ASSIGNMENT: Your task is to copy every line of the entries that contains "with".

[DATASET Boundary: Start]

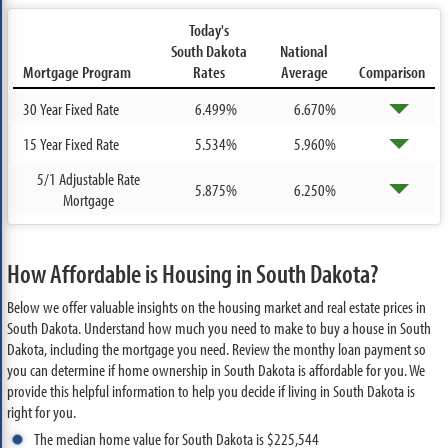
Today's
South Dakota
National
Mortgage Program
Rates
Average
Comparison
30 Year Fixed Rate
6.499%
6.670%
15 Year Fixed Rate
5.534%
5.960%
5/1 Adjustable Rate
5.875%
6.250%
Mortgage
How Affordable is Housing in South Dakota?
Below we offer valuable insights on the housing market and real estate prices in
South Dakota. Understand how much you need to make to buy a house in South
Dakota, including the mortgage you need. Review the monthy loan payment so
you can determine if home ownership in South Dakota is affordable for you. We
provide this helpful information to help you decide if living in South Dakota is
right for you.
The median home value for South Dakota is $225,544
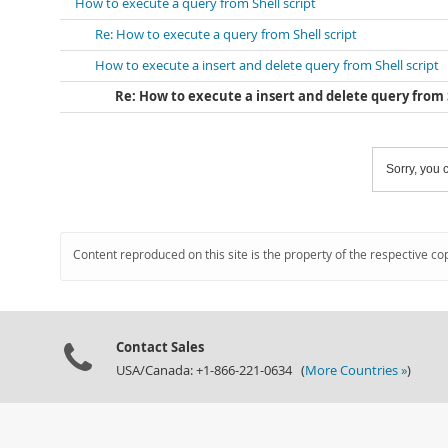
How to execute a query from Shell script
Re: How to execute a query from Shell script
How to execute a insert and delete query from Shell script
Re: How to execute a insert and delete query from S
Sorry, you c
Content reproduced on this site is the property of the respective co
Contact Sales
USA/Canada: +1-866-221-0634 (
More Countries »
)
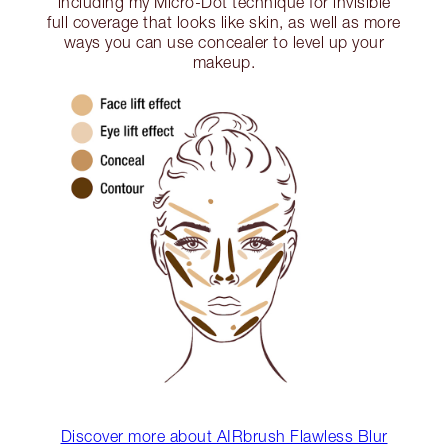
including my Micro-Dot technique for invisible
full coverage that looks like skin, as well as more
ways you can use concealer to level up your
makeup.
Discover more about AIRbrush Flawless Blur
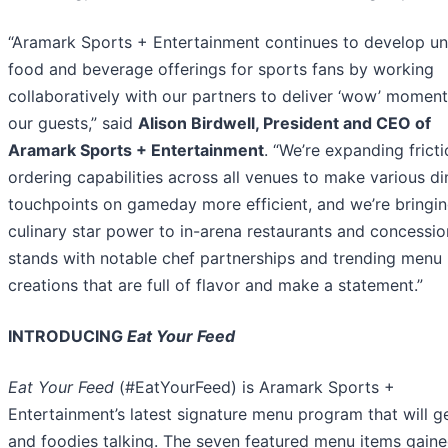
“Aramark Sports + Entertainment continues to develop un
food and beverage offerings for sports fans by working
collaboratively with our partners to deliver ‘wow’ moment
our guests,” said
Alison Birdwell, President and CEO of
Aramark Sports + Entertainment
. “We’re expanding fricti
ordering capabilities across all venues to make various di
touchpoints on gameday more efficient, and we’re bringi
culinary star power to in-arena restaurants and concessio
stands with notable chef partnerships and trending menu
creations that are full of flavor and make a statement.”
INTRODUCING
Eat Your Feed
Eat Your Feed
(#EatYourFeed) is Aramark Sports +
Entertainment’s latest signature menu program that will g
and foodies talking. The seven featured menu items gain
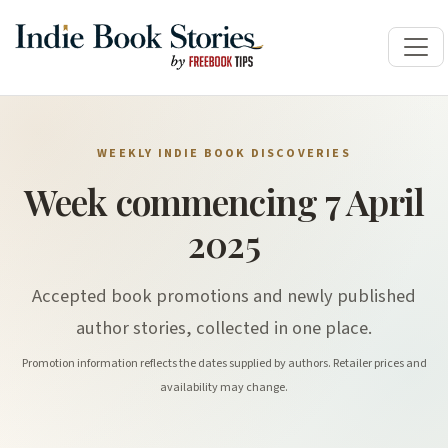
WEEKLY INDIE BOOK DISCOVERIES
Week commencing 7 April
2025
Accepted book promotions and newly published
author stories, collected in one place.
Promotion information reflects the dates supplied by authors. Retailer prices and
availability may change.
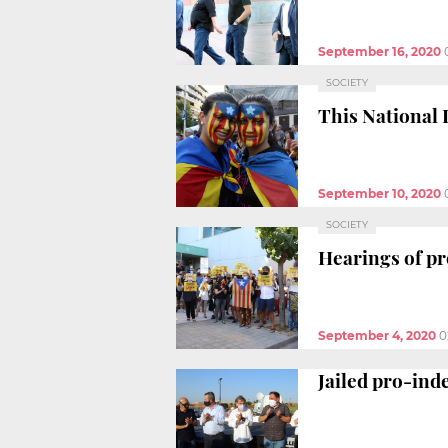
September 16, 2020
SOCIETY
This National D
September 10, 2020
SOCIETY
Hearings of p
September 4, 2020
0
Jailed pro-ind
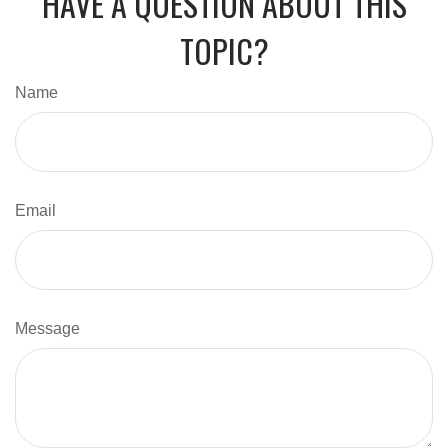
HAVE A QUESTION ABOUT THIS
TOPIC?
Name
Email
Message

[DATASET Boundary: End]

RESPONSE AREA:
collaboratively with our partners to deliver ‘wow’ moment
stands with notable chef partnerships and trending menu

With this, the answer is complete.